I went home and did some reading. The only thing I understood with utmost clarity was the fact that plastic waste management, collection, and recycling is a process steeped in nationwide ambiguity. The Plastic Waste Management Rules of 2016 state that segregated plastic should be handed over to registered waste-pickers. But in India, waste collection includes a large informal sector. The majority of the people that pick our waste aren’t registered, rendering the whole recycling process itself illegal.
Further, every state has its own local bodies and rules that attempt to take care of plastic pollution. The recycling chain is often confusing and complicated, where formal and informal waste collection falls on the shoulders of private individuals and bodies rather than the government or the established system.
This makes me more certain than ever that the responsibility of plastic consumption and disposal is solely ours. It is up to you, up to me, to reduce the pollution of plastic. The government must, of course, implement and clarify their plastic and recycling laws, but in the meanwhile, the least we can do is become more aware of how the whole process works. Or does not work.
Currently, I feel that nobody knows what happens to plastic after it is used, neither the manufacturers, nor the consumers.
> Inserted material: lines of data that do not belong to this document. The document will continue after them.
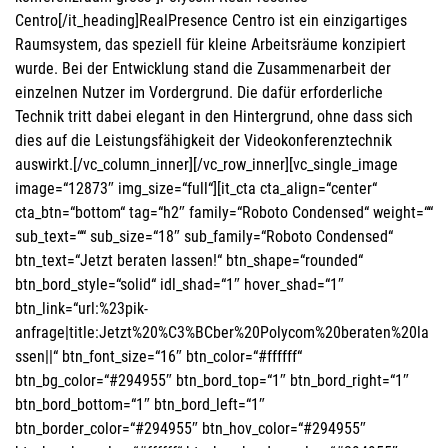
Centro[/it_heading]RealPresence Centro ist ein einzigartiges
Raumsystem, das speziell für kleine Arbeitsräume konzipiert
wurde. Bei der Entwicklung stand die Zusammenarbeit der
einzelnen Nutzer im Vordergrund. Die dafür erforderliche
Technik tritt dabei elegant in den Hintergrund, ohne dass sich
dies auf die Leistungsfähigkeit der Videokonferenztechnik
auswirkt.[/vc_column_inner][/vc_row_inner][vc_single_image
image=“12873″ img_size=“full“][it_cta cta_align=“center“
cta_btn=“bottom“ tag=“h2″ family=“Roboto Condensed“ weight=““
sub_text=““ sub_size=“18″ sub_family=“Roboto Condensed“
btn_text=“Jetzt beraten lassen!“ btn_shape=“rounded“
btn_bord_style=“solid“ idl_shad=“1″ hover_shad=“1″
btn_link=“url:%23pik-
anfrage|title:Jetzt%20%C3%BCber%20Polycom%20beraten%20la
ssen||“ btn_font_size=“16″ btn_color=“#ffffff“
btn_bg_color=“#294955″ btn_bord_top=“1″ btn_bord_right=“1″
btn_bord_bottom=“1″ btn_bord_left=“1″
btn_border_color=“#294955″ btn_hov_color=“#294955″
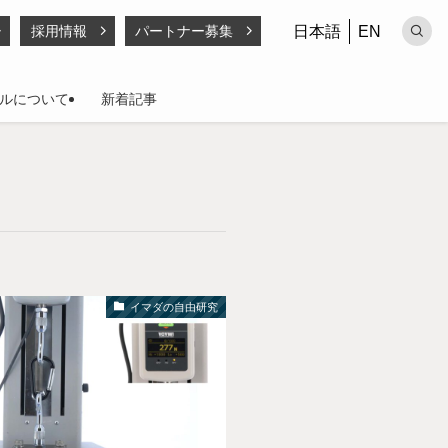
日本語
EN
採用情報
パートナー募集
ルについて
新着記事
イマダの自由研究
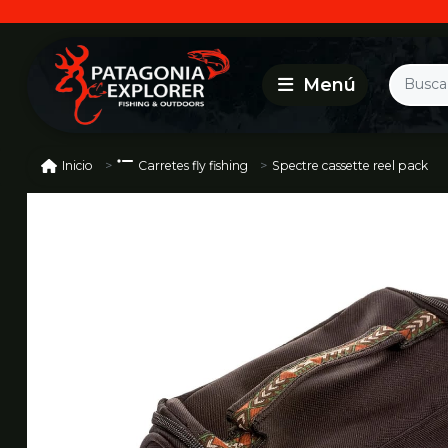
Spectre cassette reel pack
Inicio
Carretes fly fishing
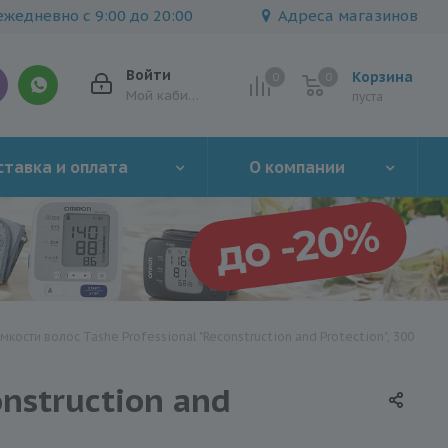
жедневно с 9:00 до 20:00
Адреса магазинов
Войти
Корзина
0
0
0
Мой кабинет
пуста
тавка и оплата
О компании
кости волос Tashe Professional "Reconstruction and Protection", 300
nstruction and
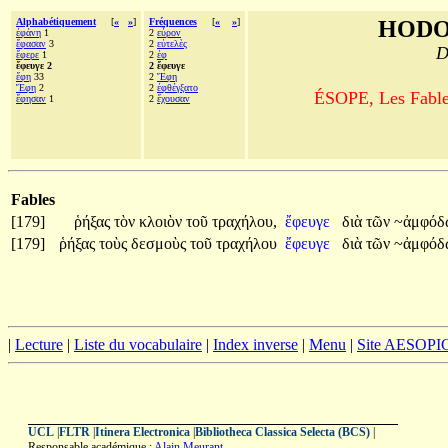
Alphabétiquement
[
«
»
]
Fréquences
[
«
»
]
HODO
ἐφάνη
1
2
εὗρον
ἔφασαν
3
2
εὐτελὲς
D
ἔφερε
1
2
ἐφ
ἔφευγε 2
2 ἔφευγε
ἔφη
33
2
Ἔφη
Ἔφη
2
2
ἐφθέγξατο
ÉSOPE, Les Fables
ἔφησαν
1
2
ἔχουσαν
Fables
[179]
ῥήξας
τὸν
κλοιὸν
τοῦ
τραχήλου,
ἔφευγε
διὰ
τῶν
~ἀμφόδ
[179]
ῥήξας
τοὺς
δεσμοὺς
τοῦ
τραχήλου
ἔφευγε
διὰ
τῶν
~ἀμφόδ
|
Lecture
|
Liste du vocabulaire
|
Index inverse
|
Menu
|
Site AESOPI
UCL
|
FLTR
|
Itinera Electronica
|
Bibliotheca Classica Selecta (BCS)
|
Responsable académique :
Alain Meurant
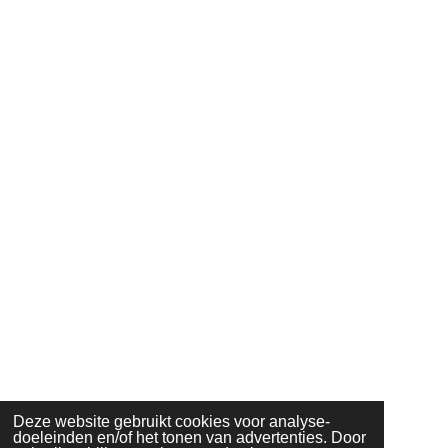
Deze website gebruikt cookies voor analyse-
doeleinden en/of het tonen van advertenties. Door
Top beverage companies, like Bisleri and Coca-Cola, print buy-back values on their PET plastic bottles. But inter-state buying and selling of these bottles is prohibited, and there is a lack of clarity on whether citizens can return bottles to the retailers or to the collection centers. Single-use plastics have been banned before in various states like Maharashtra, but implementing this saw hurdles so large that the ban was revoked.
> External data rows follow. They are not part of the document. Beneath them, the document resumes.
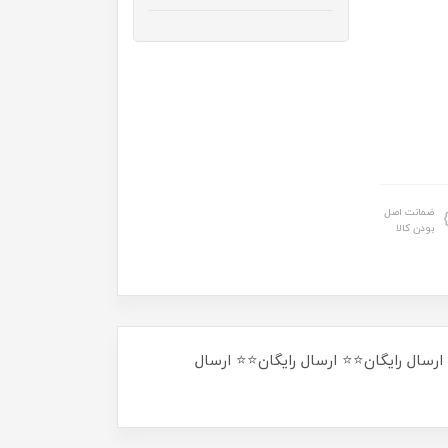
ضمانت اصل
بودن کالا
ارسال رایگان⭐⭐ ارسال رایگان⭐⭐ ارسال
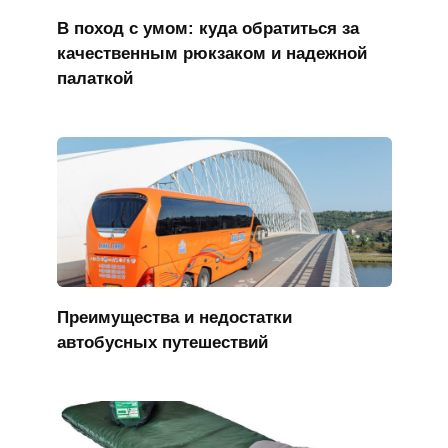
В поход с умом: куда обратиться за
качественным рюкзаком и надежной
палаткой
Преимущества и недостатки
автобусных путешествий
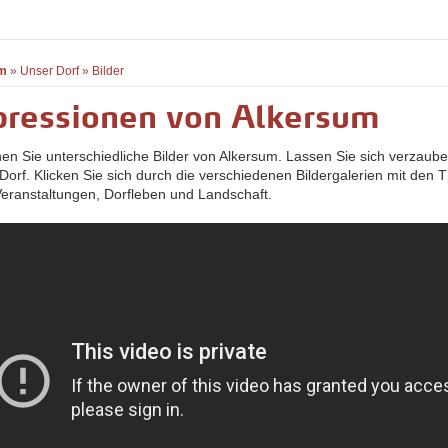
m
»
Unser Dorf
»
Bilder
pressionen von Alkersum
hen Sie unterschiedliche Bilder von Alkersum. Lassen Sie sich verzaub
Dorf. Klicken Sie sich durch die verschiedenen Bildergalerien mit den
 Veranstaltungen, Dorfleben und Landschaft.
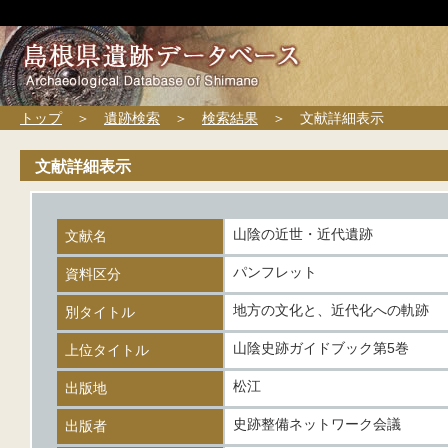
トップ
＞
遺跡検索
＞
検索結果
＞ 文献詳細表示
文献詳細表示
山陰の近世・近代遺跡
文献名
パンフレット
資料区分
地方の文化と、近代化への軌跡
別タイトル
山陰史跡ガイドブック第5巻
上位タイトル
松江
出版地
史跡整備ネットワーク会議
出版者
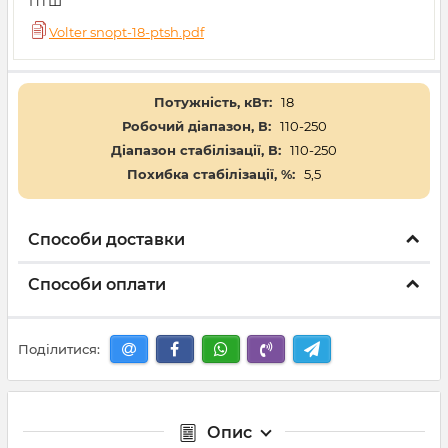
ПТШ
Volter snopt-18-ptsh.pdf
Потужність, кВт:
18
Робочий діапазон, В:
110-250
Діапазон стабілізації, В:
110-250
Похибка стабілізації, %:
5,5
Способи доставки
Способи оплати
Поділитися:
Опис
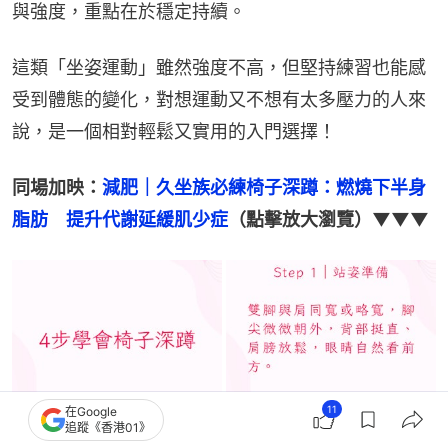
與強度，重點在於穩定持續。
這類「坐姿運動」雖然強度不高，但堅持練習也能感
受到體態的變化，對想運動又不想有太多壓力的人來
說，是一個相對輕鬆又實用的入門選擇！
同場加映：
減肥｜久坐族必練椅子深蹲：燃燒下半身
脂肪　提升代謝延緩肌少症
（點擊放大瀏覽）▼▼▼
11
在Google
追蹤《香港01》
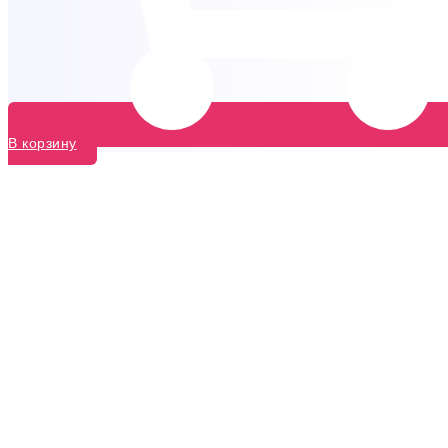
В корзину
The fact of the matter is this: plastic is non-biodegradable. Plastic, once made, never leaves the face of this Earth. It is as simple as that. With so much ambiguity surrounding plastic recycling, the only option is to reduce the demand for plastic itself. Plastic is so commonly used because it is so durable, and so cheap. Compared to materials like paper and cloth, plastic triumphs, almost in every household and supermarket. Therefore, it falls on each of us to reduce our consumption of plastic. Easy solutions are to carry our own cloth bags while buying groceries, or carrying metallic cups and straws, instead of buying plastic ones for beverages.
I understand that however much we may wish otherwise, plastic cannot be completely eradicated. But we should remember something as a rule of thumb: if we buy plastic, we must reuse it. Apart from diminishing the use of plastic itself, the one thing we can do is prevent plastic items from landing up in the garbage at all. The guy in the car could have reused that Thumbs-Up bottle as a water bottle in the future. With the awareness I now have, at least I sure will.